Orange News
- Type: Online-only news
- Editor-in-chief: Chen Ching-wai
- Founded: 2014
- Political alignment: Pro-Beijing
- Language: Chinese English
- Website: www.orangenews.hk

= Orange News =

Hong Kong news website

Orange News (橙新聞) is a Hong Kong news website established in 2014. The site is owned by Sino United Publishing and funded by the Hong Kong Liaison Office, with its editorial stance generally regarded as pro-Beijing.

== History ==
Orange News was established by Sino United Publishing under its subsidiary, Cloud Connect Technology (雲通科技), in December 2014, targeting both residents of the Greater Bay Area and the Hong Kong diaspora. Mass media scholar Ryan Ho Kilpatrick considered that the name "Orange News" is meant to position the outlet in opposition to the pro-democratic media Apple Daily. Orange News also owns multiple subsidiaries, including the YouTube channels Warm Talking (圍爐), Why Do We Dream (發緊夢), and All About Money (搵錢呢啲嘢), the Facebook page "Culture Is..."(文化本事), and the TikTok channel "Hong Kong Drifters Have A Say" (港漂有話說). In April 2015, Next Magazine reported that Orange News was controlled by the Hong Kong Liaison Office, as investigative reports revealed that Sino United Publishing was owned by a shell company, Guangdong New Culture Development (廣東新文化事業發展), which was fully owned by the Liaison Office and held 99.99% and 88.44% shares in Ta Kung Pao and Wen Wei Po, respectively. The website was also funded by the Liaison Office. Following this revelation, media outlets widely referred Orange News as being under the control of the Liaison Office.

In October 2015, Apple Daily sued Orange News for reproducing two articles related to an undercover investigation on unlicensed cosmetic treatments. By February 2016, a special report on Hong Kong online media by Super Media listed Orange News as not among the top 20 most active online media outlets in Hong Kong, and it ranked 1,174th among Hong Kong websites according to Alexa Internet. In October 2018, the Hong Kong Journalists Association publicly criticized Orange News for publishing articles with biased commentary, labeling it as a propaganda outlet that influences public opinion, while also expressing concern that its stable government funding allowed it to outcompete independent outlets and monopolize voices in the media.

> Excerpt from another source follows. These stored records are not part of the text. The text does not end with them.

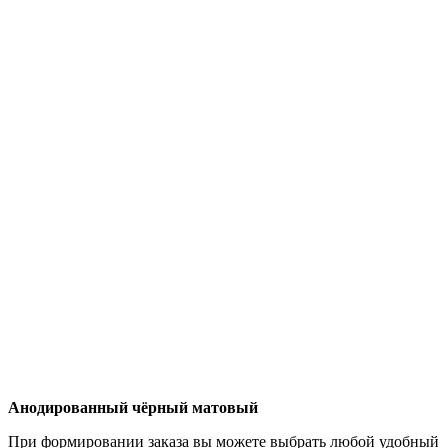
Анодированный чёрный матовый
При формировании заказа вы можете выбрать любой удобный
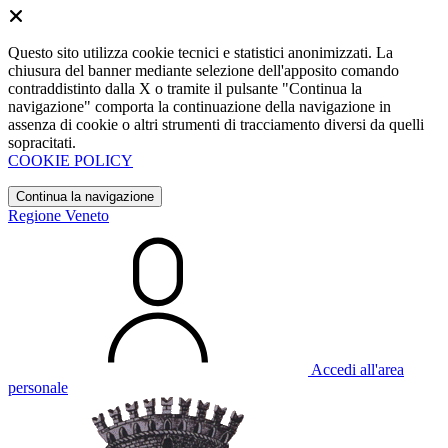
Questo sito utilizza cookie tecnici e statistici anonimizzati. La
chiusura del banner mediante selezione dell'apposito comando
contraddistinto dalla X o tramite il pulsante "Continua la
navigazione" comporta la continuazione della navigazione in
assenza di cookie o altri strumenti di tracciamento diversi da quelli
sopracitati.
COOKIE POLICY
Continua la navigazione
Regione Veneto
Accedi all'area
personale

In January 2023, during the national security trial of former Stand News chief editor Chung Pui-kuen, the prosecution cited opinion pieces from Orange News that criticized Stand News for its editorial stance, which allegedly "glorified violent protests" and "violated national security laws". In November 2024, Warm Talking produced a short film titled Birdcage (鳥籠), coinciding with the national security trial of Apple Daily founder Jimmy Lai, where the film was perceived as satirical toward Apple Daily and was reported on by other state-owned media, including Ta Kung Pao.

== Editorial stance ==
The editorial stance of Orange News is perceived as pro-Beijing, with Bloomberg describing it as "propaganda" planted by the Chinese government in Hong Kong. Fu Chun-kit, a non-executive director of Orange News parent company Cloud Connect Technology, described their journalists only as "having a sense of patriotism" but "maintaining neutrality", stating "they would not publish content according to external editorial instructions". Political commentator Martin Oei criticized Orange News for its close political ties, stating that "people in Hong Kong who know its background do not read it"; while Lee Bat-fong from Apple Daily noted that Orange News was allowed to cut the queue and interview Zhang Xiaoming before other media at a press conference in 2015, and they distributed numerous souvenirs at the Hong Kong Book Fair, raising questions about their editorial independence and suggesting that their financial advantages create unfair competition with other non-governmental outlets. Kilpatrick, in his analysis of articles published by Orange News in the aftermath of the 2019–2020 Hong Kong protests, observed that the political commentaries often "echoed CCP language", while the news reports tended to emphasize or omit critical context in favor of the government and pro-establishment political parties. He also found that Orange News articles often lack diverse sourcing, with some stories coming directly from government press releases or the official state media China Today.

A 2022 study conducted jointly by City University of Hong Kong and Hong Kong Polytechnic University found that Orange News was one of the online media outlets that maintained a relatively neutral tone when reporting on ethnic minorities in Hong Kong, with only 0.3% of the articles containing racist or stereotypical language.